Knowledge of metagenomics, metatranscriptomics and/or metaproteomics data is essential, as is an understanding sequence analysis for function annotation. Evidence of prior work on similar multi-omics/data mining  research activities would be a distinct advantage.   

You will need to be able to work independently, as well as interact with the rest of the MGnify team. You will be required to interact with mutiple stakeholders in the project, who may be internal and external staff, so good communication skills and attention to detail are essential, as is the ability to work to deadlines.  

You might also have

Experience in multi-omics data analysis would be highly desirable. It would also be desirable if you have experience with workflow languages (e.g. CWL, Nextflow), the use of compute cluster job schedulers (e.g. LSF, Oracle grid engine), and an understanding of the software development cycle within a production setting. Experience with using Cloud technologies would also be advantageous, but not essential.  

Why join us

At EMBL-EBI, we help scientists realise the potential of ‘big data’ in biology by enabling them to exploit complex information to make discoveries that benefit mankind. Working for EMBL-EBI gives you an opportunity to apply your skills and energy for the greater good. As part of the European Molecular Biology Laboratory (EMBL), we are a non-profit, intergovernmental organisation funded by over 27 member states and two associate member states. We are located on the Wellcome Genome Campus near Cambridge in the UK, and our 850 staff are engineers, technicians, scientists and other professionals from all over the world. EMBL is an inclusive, equal opportunity employer offering attractive conditions and benefits appropriate to an international research organisation. The remuneration package comprises a competitive salary, a comprehensive pension scheme and health insurance, educational and other family related benefits where applicable, as well as financial support for relocation and installation. For more information about pay and benefits click here

We have an informal culture, international working environment and excellent professional development opportunities but one of the really amazing things about us is the concentration of technical and scientific expertise – something you probably won’t find anywhere else. If you’ve ever visited the campus you’ll have experienced first-hand our friendly, collegial and supportive atmosphere, set in the beautiful Cambridgeshire countryside. Our staff also enjoy excellent sports facilities including a gym, a free shuttle bus, an on-site nursery, cafés and restaurant and a library.

What else you need to know

To view a copy of the full job description please click here

To apply please submit a covering letter and CV through our online system.

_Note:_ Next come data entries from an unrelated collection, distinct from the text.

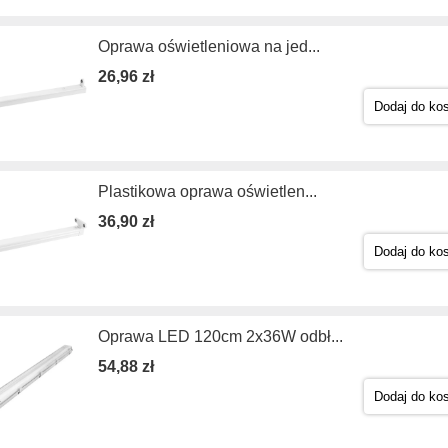
Oprawa oświetleniowa na jed...
26,96 zł
Dodaj do ko
Plastikowa oprawa oświetlen...
36,90 zł
Dodaj do ko
Oprawa LED 120cm 2x36W odbł...
54,88 zł
Dodaj do ko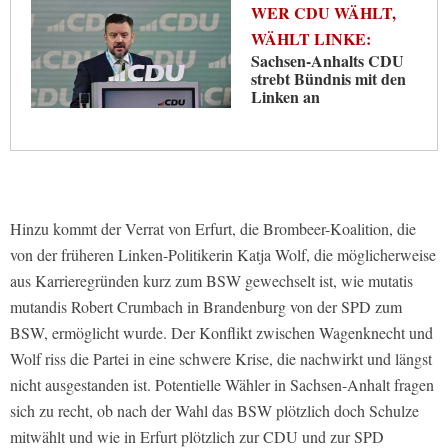
WER CDU WÄHLT,
WÄHLT LINKE:
Sachsen-Anhalts CDU
strebt Bündnis mit den
Linken an
Hinzu kommt der Verrat von Erfurt, die Brombeer-Koalition, die
von der früheren Linken-Politikerin Katja Wolf, die möglicherweise
aus Karrieregründen kurz zum BSW gewechselt ist, wie mutatis
mutandis Robert Crumbach in Brandenburg von der SPD zum
BSW, ermöglicht wurde. Der Konflikt zwischen Wagenknecht und
Wolf riss die Partei in eine schwere Krise, die nachwirkt und längst
nicht ausgestanden ist. Potentielle Wähler in Sachsen-Anhalt fragen
sich zu recht, ob nach der Wahl das BSW plötzlich doch Schulze
mitwählt und wie in Erfurt plötzlich zur CDU und zur SPD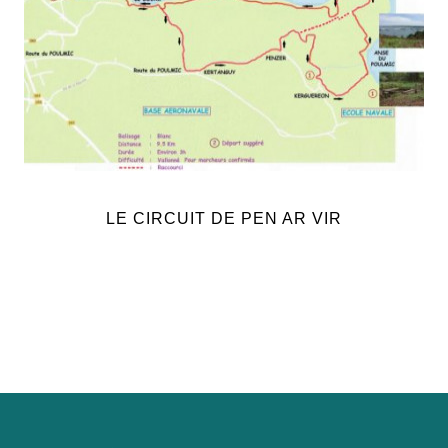
LE CIRCUIT DE PEN AR VIR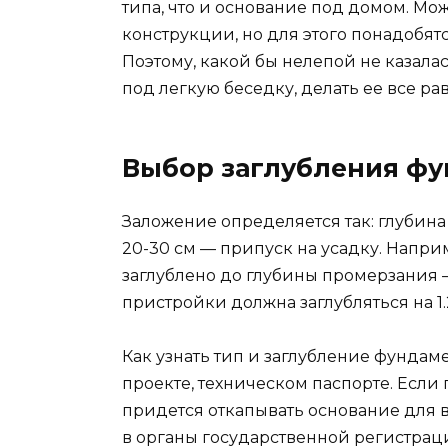
типа, что и основание под домом. Мо
конструкции, но для этого понадобят
Поэтому, какой бы нелепой не казал
под легкую беседку, делать ее все ра
Выбор заглубления фу
Заложение определяется так: глубин
20-30 см — припуск на усадку. Напр
заглублено до глубины промерзания —
пристройки должна заглубляться на 1.2
Как узнать тип и заглубление фундам
проекте, техническом паспорте. Если 
придется откапывать основание для в
в органы государственной регистрац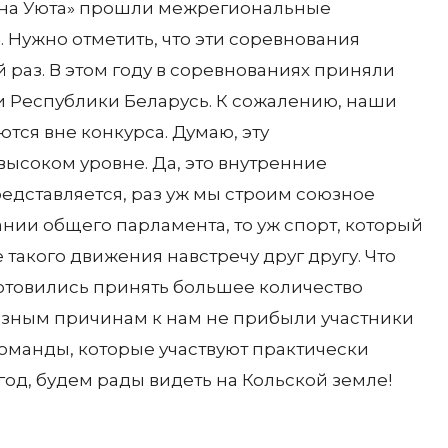
лина Уюта» прошли межрегиональные
 Нужно отметить, что эти соревнования
 раз. В этом году в соревнованиях приняли
 и Республики Беларусь. К сожалению, наши
ются вне конкурса. Думаю, эту
высоком уровне. Да, это внутренние
редставляется, раз уж мы строим союзное
ании общего парламента, то уж спорт, который
 такого движения навстречу друг другу. Что
 готовились принять большее количество
разным причинам к нам не прибыли участники
команды, которые участвуют практически
од, будем рады видеть на Кольской земле!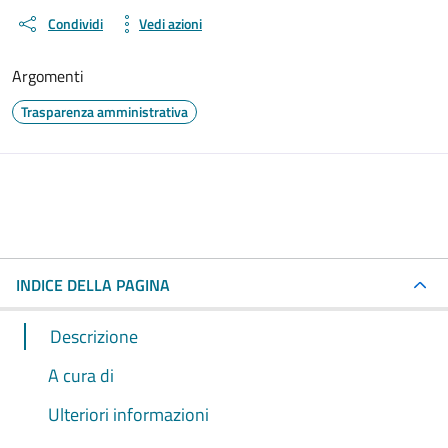
Condividi
Vedi azioni
Argomenti
Trasparenza amministrativa
INDICE DELLA PAGINA
Descrizione
A cura di
Ulteriori informazioni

Applications are welcome from all nationalities and this will continue after Brexit. For more information please see our website. Visa information will be discussed in more depth with applicants selected for interview. EMBL-EBI is committed to achieving gender balance and strongly encourages applications from women, who are currently under-represented at all levels. Appointment will be based on merit alone. This position is limited to the project duration specified. Applications will close at 23:00 GMT on the date listed above.